I am trying to formally understand why $\|e^{A \tau}\|>1$, $\forall A \in\mathbb R^{n \times n}$, $\tau>0$ holds for every norm.
Attempt:
Proof A: Use matrix norm property: $\|MN\|\le \|M\|\|N\|$. Take $M:=e^{A\tau}, N:=e^{-A\tau}$. This gives $\|I\|\le\|e^{A\tau}\|\|e^{-A\tau}\|$. If $\|e^{A\tau}\|=\|e^{-A\tau}\|$ (which is not true however for any $A$), $\forall A \in\mathbb R^{n \times n}$
(Proof B: not totally sure how to do this, except to try Taylor series, may be?. I appreciate the suggestion here too, please).
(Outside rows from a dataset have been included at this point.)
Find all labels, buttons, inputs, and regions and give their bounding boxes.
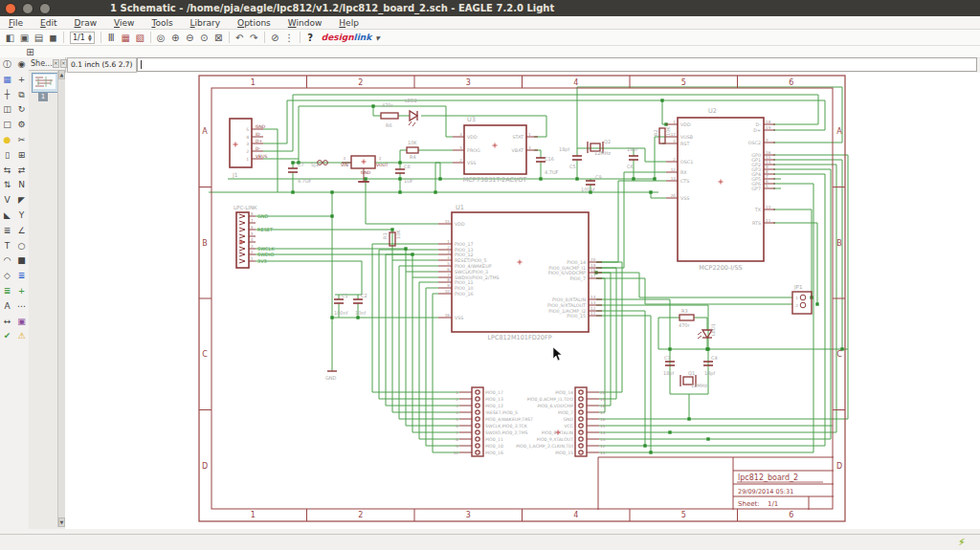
net-junction[interactable] [364, 177, 367, 180]
invoke-icon[interactable]: ≣ [0, 224, 14, 239]
paste-icon[interactable]: ● [0, 133, 14, 148]
net-wire[interactable] [773, 165, 836, 432]
minimize-button[interactable] [22, 3, 33, 14]
print-icon[interactable]: ▤ [32, 32, 46, 44]
net-junction[interactable] [687, 417, 690, 420]
maximize-button[interactable] [39, 3, 51, 14]
close-panel-icon[interactable]: × [60, 59, 67, 68]
title-bar[interactable]: 1 Schematic - /home/pja/eagle/lpc812/v1.… [0, 0, 980, 16]
net-junction[interactable] [649, 190, 652, 193]
sheets-scrollbar[interactable]: ▲ ▼ [57, 70, 65, 527]
erc-icon[interactable]: ✔ [0, 329, 14, 344]
change-icon[interactable]: ⚙ [14, 118, 29, 133]
component-r4[interactable] [407, 147, 418, 153]
designlink-dropdown[interactable]: designlink▼ [322, 33, 380, 42]
net-junction[interactable] [575, 177, 578, 180]
spinner-arrows-icon[interactable]: ▲▼ [88, 33, 92, 41]
net-junction[interactable] [660, 99, 663, 101]
net-junction[interactable] [398, 190, 401, 193]
save-icon[interactable]: ▣ [17, 32, 32, 44]
net-wire[interactable] [662, 100, 666, 124]
sheet-selector[interactable]: 1/1▲▼ [70, 32, 95, 44]
smash-icon[interactable]: ◤ [14, 193, 29, 209]
net-wire[interactable] [596, 181, 666, 262]
net-junction[interactable] [390, 228, 393, 231]
help-button[interactable]: ? [303, 32, 318, 44]
open-icon[interactable]: ◧ [3, 32, 17, 44]
redo-icon[interactable]: ↷ [247, 32, 261, 44]
board-icon[interactable]: ▧ [133, 32, 147, 44]
net-wire[interactable] [263, 95, 818, 151]
net-wire[interactable] [645, 148, 666, 162]
mark-icon[interactable]: + [14, 73, 29, 88]
undo-icon[interactable]: ↶ [233, 32, 247, 44]
menu-view[interactable]: View [105, 18, 143, 28]
net-wire[interactable] [773, 160, 842, 349]
net-junction[interactable] [434, 190, 436, 193]
text-icon[interactable]: T [0, 239, 14, 254]
scroll-up-icon[interactable]: ▲ [58, 70, 65, 79]
menu-draw[interactable]: Draw [66, 18, 106, 28]
schematic-drawing[interactable]: 112233445566AABBCCDDlpc812_board_229/09/… [65, 73, 980, 529]
net-junction[interactable] [330, 214, 333, 217]
net-junction[interactable] [291, 161, 294, 164]
menu-edit[interactable]: Edit [32, 18, 65, 28]
frame-icon[interactable]: ▣ [14, 315, 29, 330]
net-junction[interactable] [356, 316, 359, 319]
net-junction[interactable] [706, 347, 709, 350]
net-wire[interactable] [435, 163, 453, 192]
undock-icon[interactable]: × [53, 59, 59, 68]
go-icon[interactable]: ⋮ [282, 32, 297, 44]
net-junction[interactable] [398, 161, 401, 164]
zoom-out-icon[interactable]: ⊖ [183, 32, 197, 44]
bus-icon[interactable]: ≣ [14, 269, 29, 284]
attribute-icon[interactable]: ⋯ [14, 299, 29, 315]
junction-icon[interactable]: + [14, 284, 29, 299]
net-junction[interactable] [668, 347, 671, 350]
net-wire[interactable] [596, 273, 639, 297]
command-input[interactable] [137, 57, 977, 72]
net-wire[interactable] [596, 268, 616, 399]
net-wire[interactable] [596, 273, 611, 406]
label-icon[interactable]: A [0, 299, 14, 315]
net-junction[interactable] [643, 444, 646, 447]
net-wire[interactable] [694, 318, 707, 330]
info-icon[interactable]: ⓘ [0, 57, 14, 73]
sheets-tab[interactable]: She... × × [29, 57, 65, 71]
net-wire[interactable] [773, 174, 825, 446]
net-wire[interactable] [596, 262, 622, 392]
close-button[interactable] [5, 3, 16, 14]
arc-icon[interactable]: ◠ [0, 253, 14, 269]
net-wire[interactable] [263, 129, 278, 192]
schematic-icon[interactable]: ▦ [119, 32, 133, 44]
component-led2[interactable] [410, 111, 417, 121]
net-junction[interactable] [438, 177, 441, 180]
menu-library[interactable]: Library [182, 18, 229, 28]
show-icon[interactable]: ◉ [14, 57, 29, 73]
zoom-in-icon[interactable]: ⊕ [168, 32, 183, 44]
net-wire[interactable] [400, 150, 407, 163]
net-junction[interactable] [815, 302, 818, 305]
gateswap-icon[interactable]: ⇅ [0, 178, 14, 193]
net-junction[interactable] [330, 316, 333, 319]
component-regulator[interactable] [351, 156, 375, 168]
net-junction[interactable] [404, 247, 407, 250]
component-r6[interactable] [381, 113, 398, 119]
sheet-thumbnail[interactable] [32, 73, 59, 93]
grid-icon[interactable]: ⊞ [23, 46, 37, 58]
net-wire[interactable] [596, 172, 666, 268]
net-junction[interactable] [539, 177, 542, 180]
errors-icon[interactable]: ⚠ [14, 329, 29, 344]
net-junction[interactable] [371, 104, 374, 107]
net-junction[interactable] [668, 430, 671, 433]
rect-icon[interactable]: ■ [14, 253, 29, 269]
net-wire[interactable] [534, 150, 541, 158]
zoom-redraw-icon[interactable]: ⊙ [197, 32, 212, 44]
scroll-down-icon[interactable]: ▼ [58, 517, 65, 527]
replace-icon[interactable]: ⇄ [14, 164, 29, 179]
schematic-canvas[interactable]: 112233445566AABBCCDDlpc812_board_229/09/… [65, 73, 980, 529]
net-junction[interactable] [706, 437, 709, 440]
cut-icon[interactable]: ✂ [14, 133, 29, 148]
pinswap-icon[interactable]: ⇆ [0, 164, 14, 179]
net-wire[interactable] [256, 261, 362, 295]
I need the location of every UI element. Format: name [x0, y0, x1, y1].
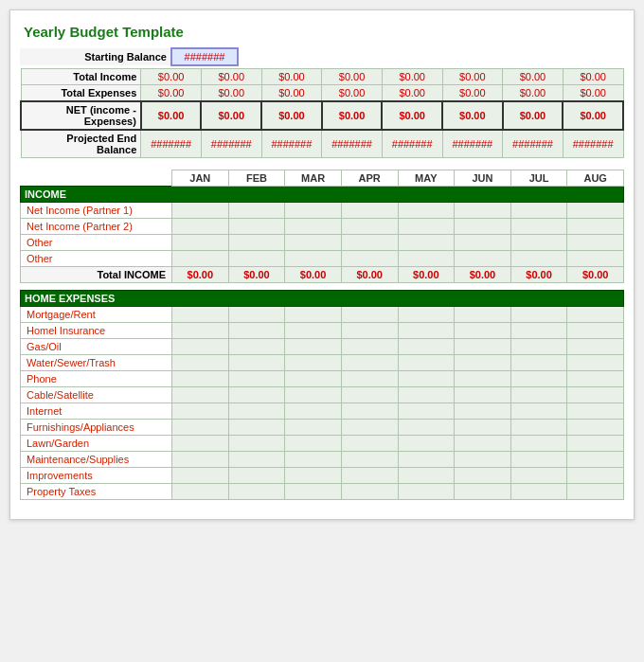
list-item: Phone: [21, 371, 624, 387]
list-item: Maintenance/Supplies: [21, 452, 624, 468]
month-jul: JUL: [510, 170, 567, 187]
list-item: Homel Insurance: [21, 323, 624, 339]
list-item: Gas/Oil: [21, 339, 624, 355]
projected-end-label: Projected End Balance: [21, 130, 141, 158]
net-label: NET (income - Expenses): [21, 101, 141, 130]
month-feb: FEB: [228, 170, 285, 187]
month-apr: APR: [341, 170, 398, 187]
list-item: Internet: [21, 403, 624, 420]
list-item: Mortgage/Rent: [21, 307, 624, 323]
page-title: Yearly Budget Template: [20, 20, 624, 47]
total-expenses-label: Total Expenses: [21, 85, 141, 102]
month-jun: JUN: [455, 170, 511, 187]
month-mar: MAR: [285, 170, 342, 187]
list-item: Net Income (Partner 1): [21, 203, 624, 219]
list-item: Improvements: [21, 468, 624, 484]
home-expenses-section-header: HOME EXPENSES: [21, 291, 624, 307]
month-aug: AUG: [567, 170, 624, 187]
starting-balance-label: Starting Balance: [20, 48, 171, 65]
income-section-header: INCOME: [21, 187, 624, 203]
list-item: Net Income (Partner 2): [21, 219, 624, 235]
month-header-row: JAN FEB MAR APR MAY JUN JUL AUG: [21, 170, 624, 187]
list-item: Lawn/Garden: [21, 436, 624, 452]
spreadsheet-container: Yearly Budget Template Starting Balance …: [9, 9, 635, 520]
total-income-jan: $0.00: [141, 69, 202, 85]
total-income-label: Total Income: [21, 69, 141, 85]
list-item: Furnishings/Appliances: [21, 420, 624, 436]
month-jan: JAN: [172, 170, 229, 187]
list-item: Other: [21, 235, 624, 251]
list-item: Property Taxes: [21, 484, 624, 500]
list-item: Other: [21, 251, 624, 267]
list-item: Cable/Satellite: [21, 387, 624, 403]
total-income-row: Total INCOME $0.00 $0.00 $0.00 $0.00 $0.…: [21, 267, 624, 283]
starting-balance-value[interactable]: #######: [171, 48, 238, 65]
list-item: Water/Sewer/Trash: [21, 355, 624, 371]
month-may: MAY: [398, 170, 455, 187]
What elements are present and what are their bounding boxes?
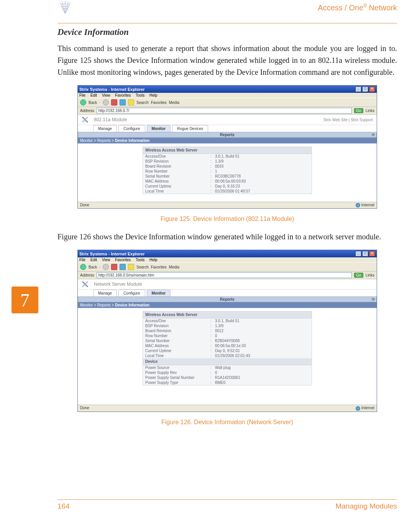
refresh-icon[interactable] — [120, 99, 126, 105]
row-number: Row Number:0 — [143, 333, 312, 338]
close-icon[interactable]: × — [369, 86, 375, 92]
media-button[interactable]: Media — [169, 265, 179, 269]
strix-x-icon — [82, 116, 89, 123]
reports-bar: Reports ⟳ — [78, 296, 377, 302]
menu-help[interactable]: Help — [149, 93, 158, 97]
tab-monitor[interactable]: Monitor — [147, 290, 171, 296]
tab-manage[interactable]: Manage — [93, 125, 117, 132]
footer-section: Managing Modules — [335, 502, 397, 510]
tab-configure[interactable]: Configure — [118, 290, 145, 296]
menu-tools[interactable]: Tools — [136, 93, 144, 97]
stop-icon[interactable] — [111, 264, 117, 270]
favorites-button[interactable]: Favorites — [151, 100, 167, 105]
menu-view[interactable]: View — [102, 93, 110, 97]
menu-tools[interactable]: Tools — [136, 258, 144, 262]
reports-label: Reports — [220, 133, 235, 137]
menu-view[interactable]: View — [102, 258, 110, 262]
back-button[interactable]: Back — [89, 265, 97, 269]
menu-edit[interactable]: Edit — [90, 258, 97, 262]
content-area: Wireless Access Web Server Access/One:3.… — [78, 308, 377, 405]
address-label: Address — [80, 109, 94, 113]
tab-configure[interactable]: Configure — [118, 125, 145, 132]
internet-icon — [356, 406, 360, 411]
forward-icon[interactable] — [103, 99, 109, 105]
maximize-icon[interactable]: □ — [362, 251, 368, 257]
breadcrumb-prefix: Monitor > Reports > — [80, 303, 115, 307]
refresh-icon[interactable] — [120, 264, 126, 270]
menu-help[interactable]: Help — [149, 258, 158, 262]
ie-toolbar: Back · Search Favorites Media — [78, 262, 377, 272]
status-bar: Done Internet — [78, 405, 377, 411]
breadcrumb: Monitor > Reports > Device Information — [78, 138, 377, 143]
go-button[interactable]: Go — [354, 273, 363, 278]
strix-x-icon — [82, 281, 89, 288]
tab-manage[interactable]: Manage — [93, 290, 117, 296]
forward-icon[interactable] — [103, 264, 109, 270]
menu-bar: File Edit View Favorites Tools Help — [78, 257, 377, 262]
row-serial: Serial Number:B2B044Y0088 — [143, 338, 312, 343]
favorites-button[interactable]: Favorites — [151, 265, 167, 269]
content-area: Wireless Access Web Server Access/One:3.… — [78, 143, 377, 202]
menu-edit[interactable]: Edit — [90, 93, 97, 97]
row-bsp: BSP Revision:1.3/9 — [143, 159, 312, 164]
media-button[interactable]: Media — [169, 100, 179, 105]
module-header: 802.11a Module Strix Web Site | Strix Su… — [78, 115, 377, 125]
row-pstype: Power Supply Type:BME0 — [143, 380, 312, 385]
row-mac: MAC Address:00:06:5a:00:03:83 — [143, 179, 312, 184]
maximize-icon[interactable]: □ — [362, 86, 368, 92]
figure-125-screenshot: Strix Systems - Internet Explorer _ □ × … — [77, 85, 377, 209]
menu-bar: File Edit View Favorites Tools Help — [78, 93, 377, 98]
links-label[interactable]: Links — [366, 273, 374, 277]
info-panel: Wireless Access Web Server Access/One:3.… — [143, 147, 312, 194]
row-serial: Serial Number:RC03BC00778 — [143, 174, 312, 179]
tab-bar: Manage Configure Monitor — [78, 290, 377, 296]
product-title-part1: Access / One — [318, 3, 363, 12]
home-icon[interactable] — [128, 99, 134, 105]
breadcrumb-active: Device Information — [115, 138, 149, 143]
back-icon[interactable] — [80, 264, 86, 270]
back-icon[interactable] — [80, 99, 86, 105]
menu-favorites[interactable]: Favorites — [115, 93, 131, 97]
address-bar: Address http://192.168.0.5/ns/nsmain.htm… — [78, 272, 377, 279]
back-button[interactable]: Back — [89, 100, 97, 105]
close-icon[interactable]: × — [369, 251, 375, 257]
module-header: Network Server Module — [78, 279, 377, 290]
info-panel: Wireless Access Web Server Access/One:3.… — [143, 311, 312, 385]
breadcrumb: Monitor > Reports > Device Information — [78, 302, 377, 308]
refresh-icon-small[interactable]: ⟳ — [372, 297, 375, 301]
reports-bar: Reports ⟳ — [78, 132, 377, 138]
tab-monitor[interactable]: Monitor — [147, 125, 171, 132]
page-header: Access / One® Network — [57, 0, 397, 23]
menu-file[interactable]: File — [79, 93, 85, 97]
figure-125-caption: Figure 125. Device Information (802.11a … — [57, 216, 397, 222]
product-title: Access / One® Network — [318, 3, 397, 12]
minimize-icon[interactable]: _ — [355, 86, 361, 92]
home-icon[interactable] — [128, 264, 134, 270]
row-number: Row Number:1 — [143, 169, 312, 174]
stop-icon[interactable] — [111, 99, 117, 105]
panel-header: Wireless Access Web Server — [143, 311, 312, 318]
product-title-part2: Network — [367, 3, 397, 12]
status-internet: Internet — [356, 203, 374, 207]
status-done: Done — [80, 203, 89, 207]
row-access-one: Access/One:3.0.1, Build 51 — [143, 154, 312, 159]
minimize-icon[interactable]: _ — [355, 251, 361, 257]
header-links[interactable]: Strix Web Site | Strix Support — [323, 118, 373, 122]
menu-favorites[interactable]: Favorites — [115, 258, 131, 262]
refresh-icon-small[interactable]: ⟳ — [372, 133, 375, 137]
strix-logo-icon — [57, 1, 73, 15]
ie-toolbar: Back · Search Favorites Media — [78, 98, 377, 107]
url-input[interactable]: http://192.168.0.5/ns/nsmain.htm — [97, 272, 352, 278]
url-input[interactable]: http://192.168.0.7/ — [97, 108, 352, 114]
go-button[interactable]: Go — [354, 108, 363, 113]
search-button[interactable]: Search — [136, 265, 149, 269]
address-label: Address — [80, 273, 94, 277]
tab-rogue[interactable]: Rogue Devices — [172, 125, 208, 132]
search-button[interactable]: Search — [136, 100, 149, 105]
links-label[interactable]: Links — [366, 109, 374, 113]
chapter-tab: 7 — [11, 287, 38, 313]
page-number: 164 — [57, 502, 70, 510]
tab-bar: Manage Configure Monitor Rogue Devices — [78, 125, 377, 132]
row-psserial: Power Supply Serial Number:R1A142O0061 — [143, 375, 312, 380]
menu-file[interactable]: File — [79, 258, 85, 262]
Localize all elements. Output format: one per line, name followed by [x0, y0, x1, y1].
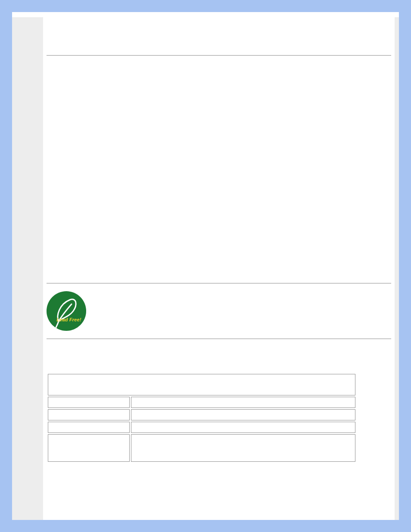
- table-value-cell: [131, 409, 355, 420]
- table-key-cell: [48, 397, 130, 408]
- table-key-cell: [48, 409, 130, 420]
- leaf-icon: [47, 291, 86, 331]
- table-key-cell: [48, 422, 130, 433]
- section-spacer: [47, 339, 391, 373]
- table-key-cell: [48, 434, 130, 462]
- table-row: [48, 422, 355, 433]
- table-row: [48, 374, 355, 395]
- spec-table: [47, 373, 357, 463]
- table-value-cell: [131, 397, 355, 408]
- table-row: [48, 434, 355, 462]
- table-value-cell: [131, 434, 355, 462]
- document-frame: Lead Free!: [12, 12, 399, 520]
- lead-free-badge: Lead Free!: [47, 291, 86, 331]
- badge-section: Lead Free!: [47, 283, 391, 339]
- section-spacer: [47, 56, 391, 283]
- table-value-cell: [131, 422, 355, 433]
- table-header-cell: [48, 374, 355, 395]
- header-spacer: [47, 22, 391, 55]
- table-row: [48, 409, 355, 420]
- left-gutter: [12, 17, 43, 520]
- right-gutter: [395, 17, 399, 520]
- badge-label: Lead Free!: [47, 317, 86, 322]
- table-row: [48, 397, 355, 408]
- page-content: Lead Free!: [43, 17, 395, 520]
Then, we got $\|I\|\le\|e^{A\tau}\|^2 \Rightarrow \|e^{A\tau}\| \ge 1$. For $\tau>0$ and $A \ne 0$, we prove our claim.
I appreciate anyone clarifying with rigor both Proof A and Proof B.
Added: Can anyone show the detailed steps for at least the $2$-norm?
The conjecture is not true for a diagonal matrix $A=-3I$: $$ e^{t(-3I)} = e^{-3t}I \implies \|e^{tA}\|=e^{-3t} < 1 \mbox{ for all } t > 0. $$